Ах, вот ведь в чем, оказывается было дело! Цирик Груздин Алексан Михалыч, оказывается, слышал, как кто-то (мы-то с вами, читатель, знаем, кто) подкричал на галёру "ментов ...!".
(Это был сверхпопулярный тюремный лозунг. Ударение, в отличие от идентичной по написанию бытовой ругани, в нем ставилось на самый последний слог. Этот сверхпопулярный тюремный клич Груздин, как и любой цирик, слышал по семьдесят раз на дню. Но сейчас, услышав в семьдесят первый, невесть почему огорчился по самое некуда.

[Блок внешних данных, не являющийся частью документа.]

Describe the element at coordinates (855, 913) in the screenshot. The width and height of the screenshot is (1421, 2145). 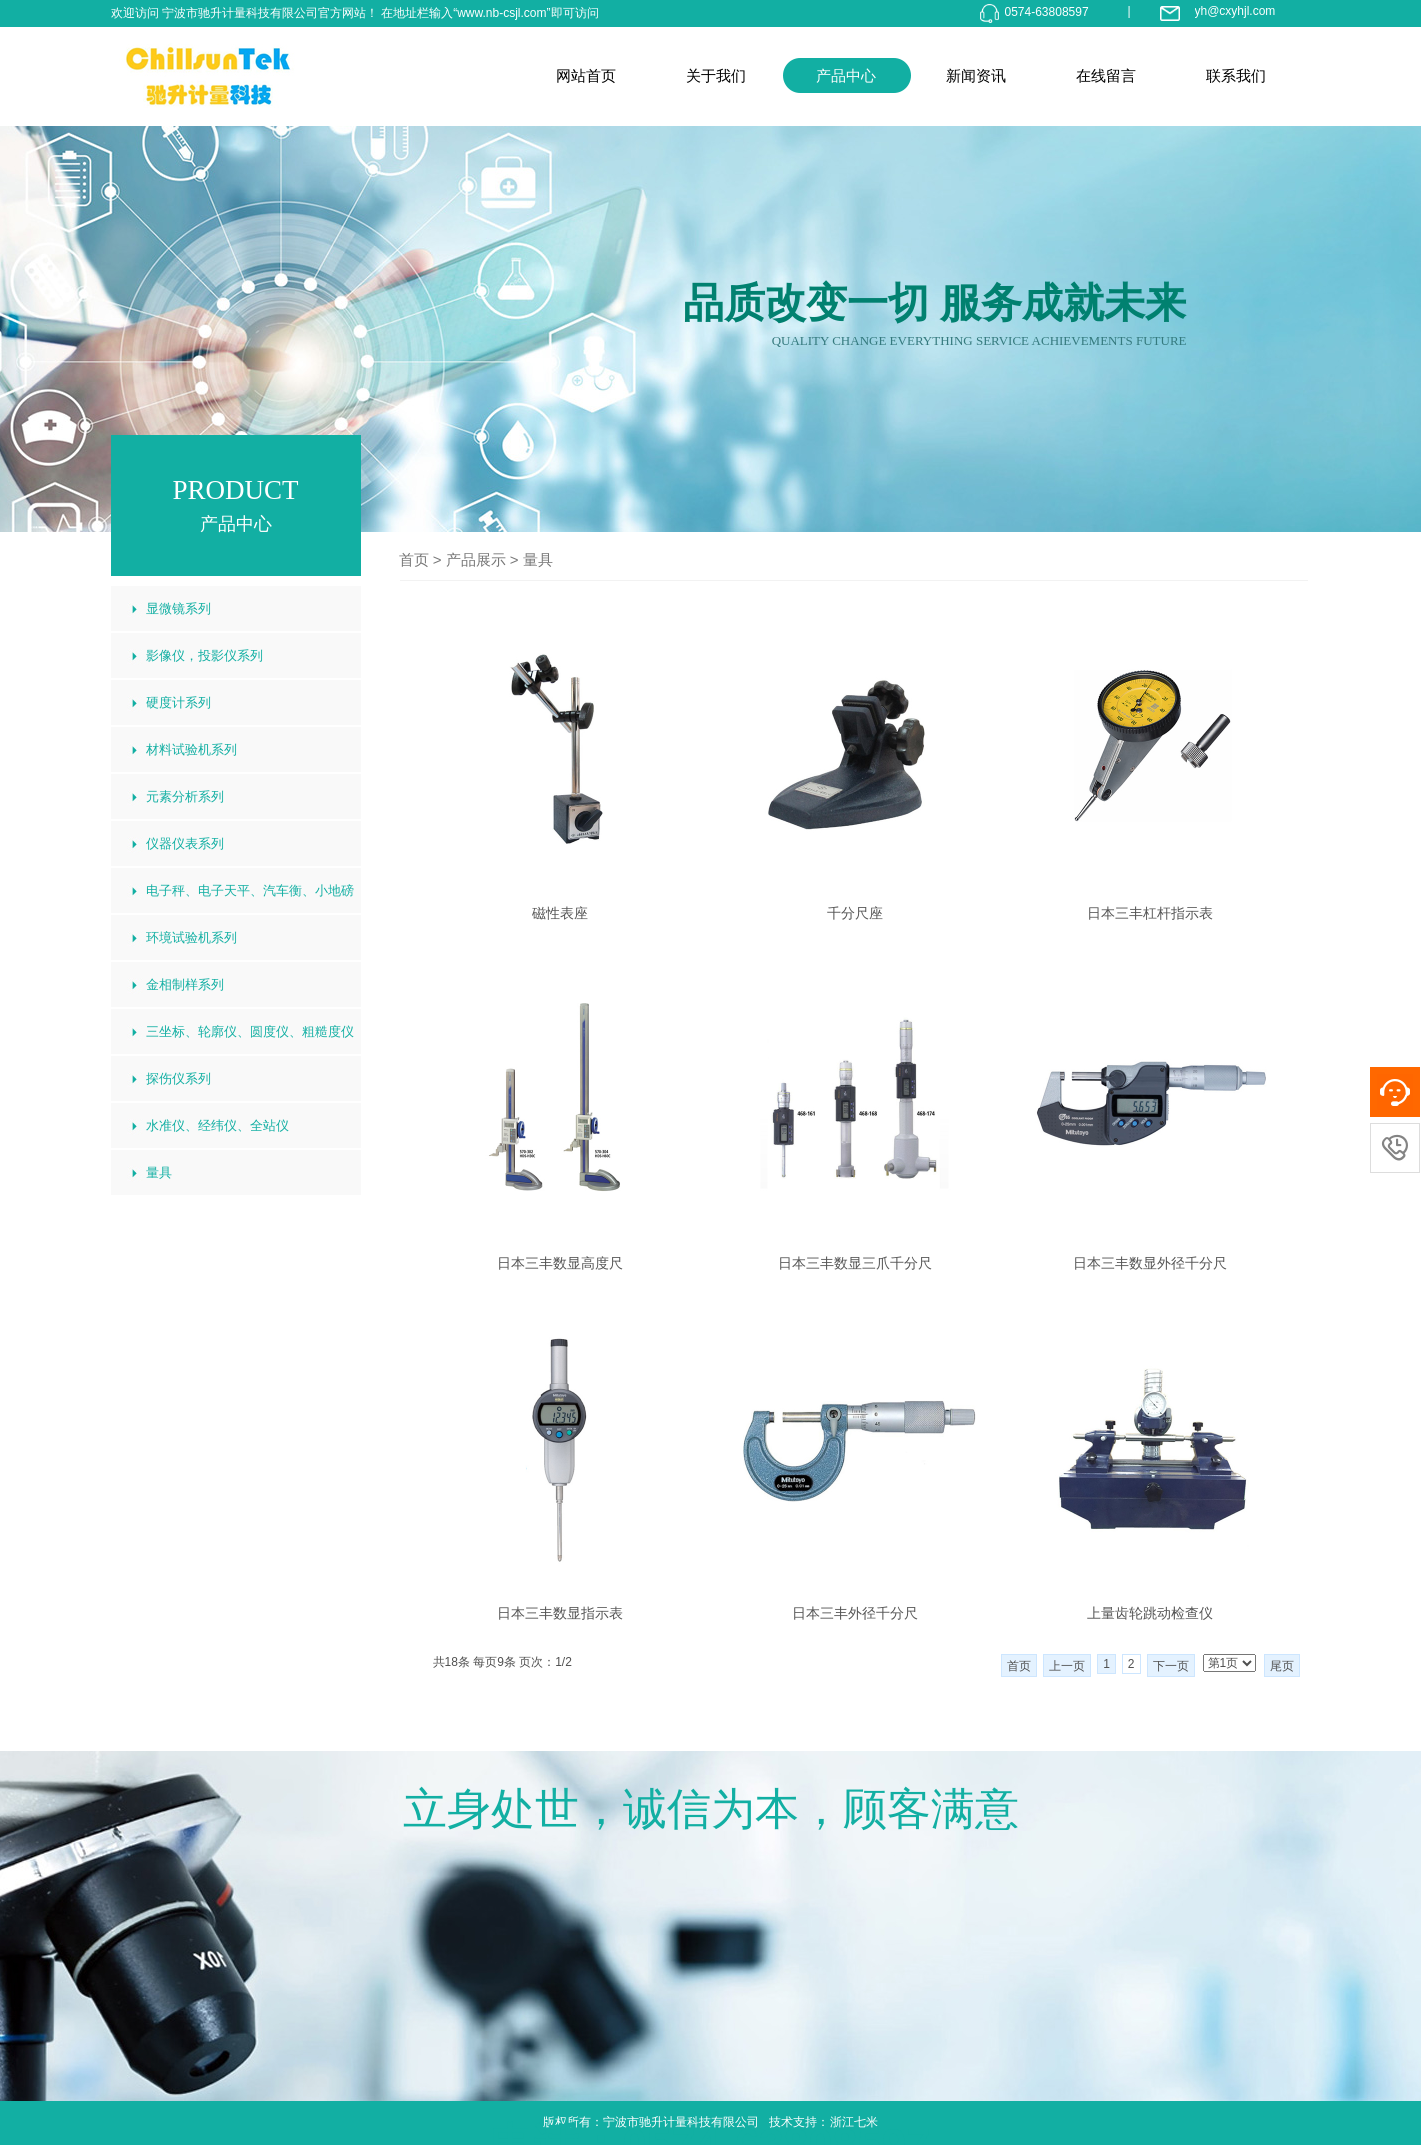 I see `千分尺座` at that location.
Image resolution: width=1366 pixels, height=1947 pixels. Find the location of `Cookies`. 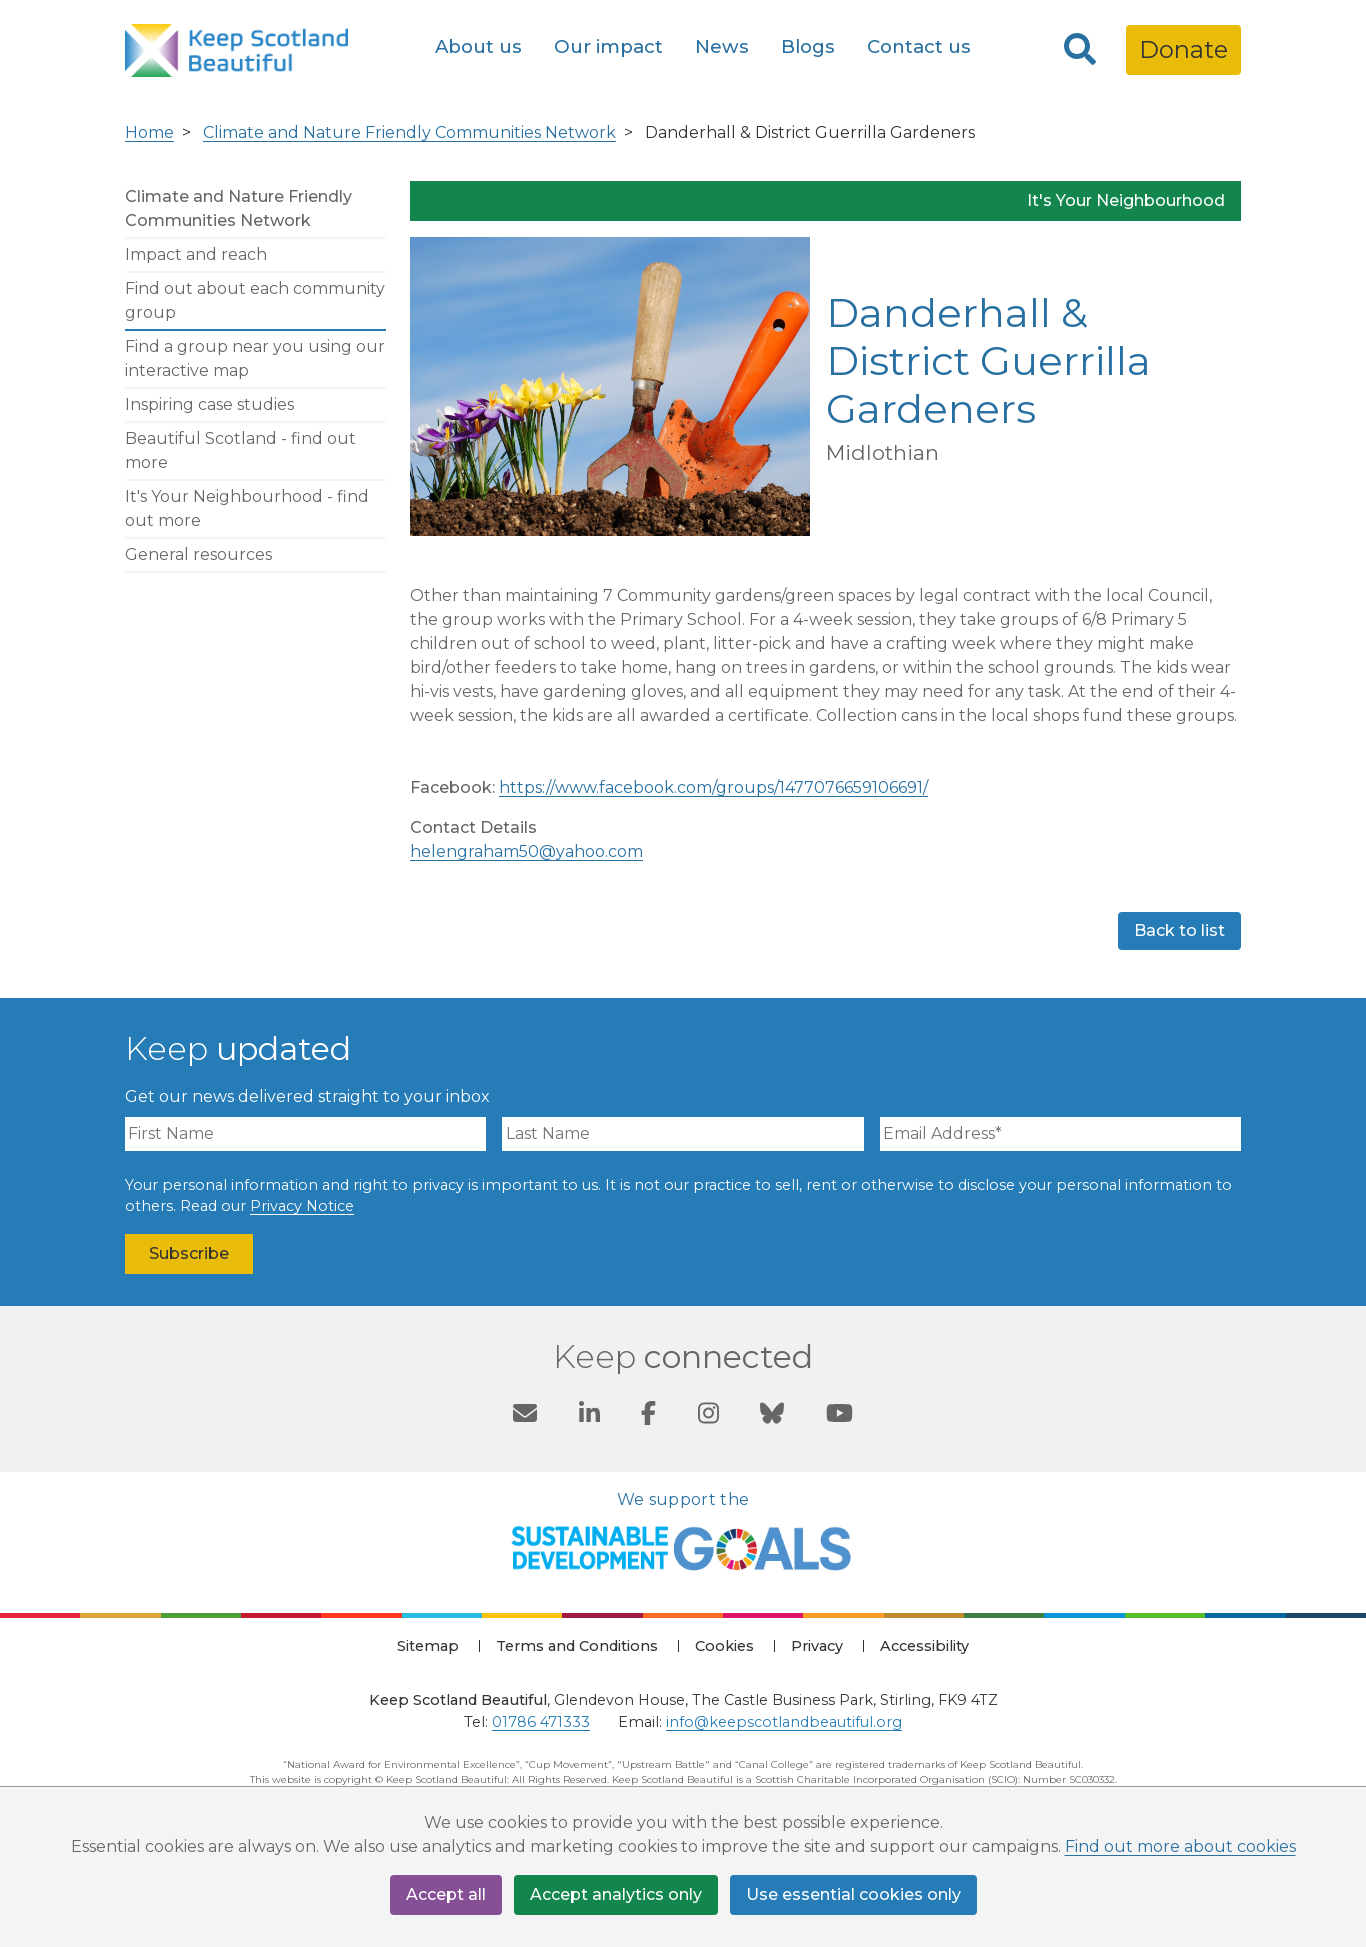 Cookies is located at coordinates (724, 1646).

- Короче, - на полметра брызжа слюной, прошипел он, - кто крикнул "ментов ...!"?
Камера молчала.
- Кто крикнул "ментов ...!"?
Камера продолжала испуганно хранить молчание.
- Короче, ты, - он ткнул пальцем во вновь вошедшего, - говори, кто крикнул "ментов ...!"?
Вновь вошедший тут же, как по команде, потупил взор и стал с привычным интересом разглядывать серый цементный пол камеры.
- Говори, не бойся, - продолжил Груздин. - Досидишь до суда в собачнике. Говори, не бойся. Не бойся ничего, говори. Да говори ты, придурок отъе...ный, кто крикнул "ментов ...!"?
Вновь вошедший, продолжая самым внимательным образом изучать бугорки и впадинки пола, молча ткнул пальцем в Ганку.
- Ой ли? - удивился Груздин.
- ... да нет, - со вздохом ответил вошедший, - правда...
- Он, что ли?
- ...ага... он...
Груздин озадаченно почесал в затылке. Потом поправил криво выросшие усы и нервно сглотнул.
- Ну, все-о-о... - наконец, простонал он. - Ну, все-о-о... Каюк тебе, пидор. Я тебя, бл..., пе-ре-ки-ды-ва-ю. В девятьсот девяносто пятую. К Лисицину. Понял? Ну, все-о-о! Каюк тебе, пидор.
VII.
Галёра
- А знаешь что, Саша, - очень-очень тихо сказала Зинка Груздину, когда, заперев на оба ключа дверь камеры, они вывели Ганку в коридор, - а ведь ты никуда сейчас его не перекинешь.